Solar panel manufacturers typically guarantee their products for 25 to 30 years. While accelerated ageing tests performed in the lab support these estimates, they offer limited insight into their operational lifetime under real-world conditions.
Various studies have investigated how factors such as temperature, climate and mounting angle influence the lifetime of in-use solar panels. However, few have examined panels in extreme climates or systematically compared panels from different manufacturers.
A team based across Switzerland, Austria and Germany has now analysed the long-term performance of six photovoltaic systems installed across Switzerland between 1987 and 1993. Panel locations ranged from low-altitude domestic properties to solar panel farms to commercial buildings in mountainous regions, each experiencing different climates and mounting angles.
Panel performance declined by just 0.24% per year on average, about three times slower than literature values for such systems. Compared to reference studies, the researchers found that most of the tested panels retained over 80% of their initial power. ‘This [data] really shows that photovoltaics can last [longer than expected], and it’s an important message to the photovoltaic industry,’ says lead researcher Ebrar Özkalay at the University of Applied Science and Arts of Southern Switzerland
Altitude and climate influence the lifetime of panels, and the team found that the performance of panels at lower altitudes decreased at a faster rate. These panels often reach surface temperatures of up to 80°C, increasing thermal stress from daily and seasonal temperature variations.
Spectroscopic analyses of panel materials highlighted that encapsulants and adhesives degraded more at lower altitudes, leading to localised corrosion and reduced electrical conductivity. The researchers also noted that older panels lacking UV stabilisers degraded more quickly than other panels.
Felipe Angel, who studies the chemical synthesis, manufacture and characterisation of optoelectronic devices at the Research Centre for Nanotechnology and Advanced Materials in Chile , believes the findings will cause researchers to adjust accelerated stressing tests in the lab. ‘And that’s particularly critical for the emerging technologies where the stability is not that high.’

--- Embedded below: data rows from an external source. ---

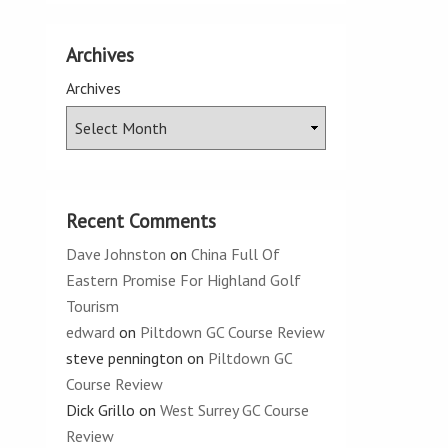
Archives
Archives
Recent Comments
Dave Johnston
on
China Full Of
Eastern Promise For Highland Golf
Tourism
edward
on
Piltdown GC Course Review
steve pennington
on
Piltdown GC
Course Review
Dick Grillo
on
West Surrey GC Course
Review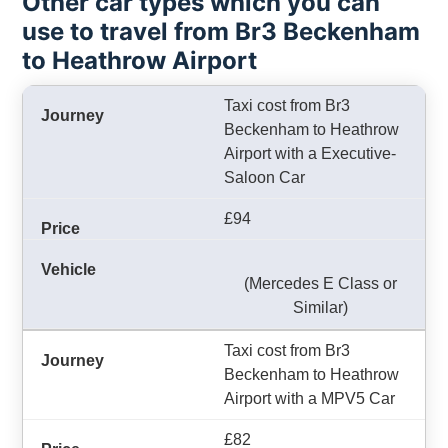
Other car types which you can
use to travel from Br3 Beckenham
to Heathrow Airport
Taxi cost from Br3
Beckenham to Heathrow
Airport with a Executive-
Saloon Car
£94
(Mercedes E Class or
Similar)
Taxi cost from Br3
Beckenham to Heathrow
Airport with a MPV5 Car
£82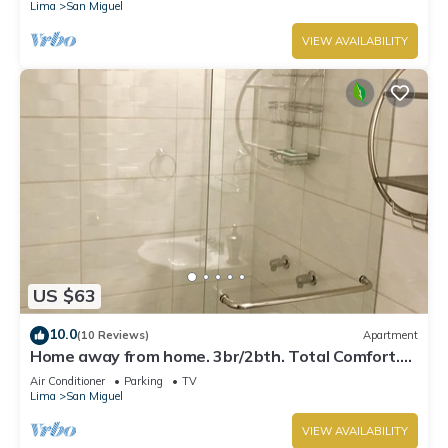
Lima
San Miguel
VIEW AVAILABILITY
US $63
10.0
(10 Reviews)
Apartment
Home away from home. 3br/2bth. Total Comfort.
TV's on every room, AC and Heater
Air Conditioner
Parking
TV
Lima
San Miguel
VIEW AVAILABILITY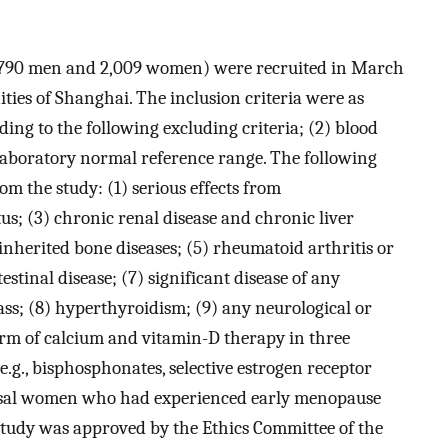
s (790 men and 2,009 women) were recruited in March
ies of Shanghai. The inclusion criteria were as
ng to the following excluding criteria; (2) blood
 laboratory normal reference range. The following
om the study: (1) serious effects from
tus; (3) chronic renal disease and chronic liver
 inherited bone diseases; (5) rheumatoid arthritis or
estinal disease; (7) significant disease of any
ss; (8) hyperthyroidism; (9) any neurological or
orm of calcium and vitamin-D therapy in three
.g., bisphosphonates, selective estrogen receptor
usal women who had experienced early menopause
 study was approved by the Ethics Committee of the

Modern photovoltaic systems often prioritise higher efficiencies and reduced costs, so use thinner and lower quality materials, but the team behind the study highlights that this strategy may compromise their long-term reliability. ‘The bill of materials – everything that goes into a panel – has a great influence on performance, even when made by the same company,’ adds Dirk Jordan, a photovoltaics expert at the National Renewable Energy Laboratory, US. ‘We can learn from these old panels to make future ones last, hopefully, as long.’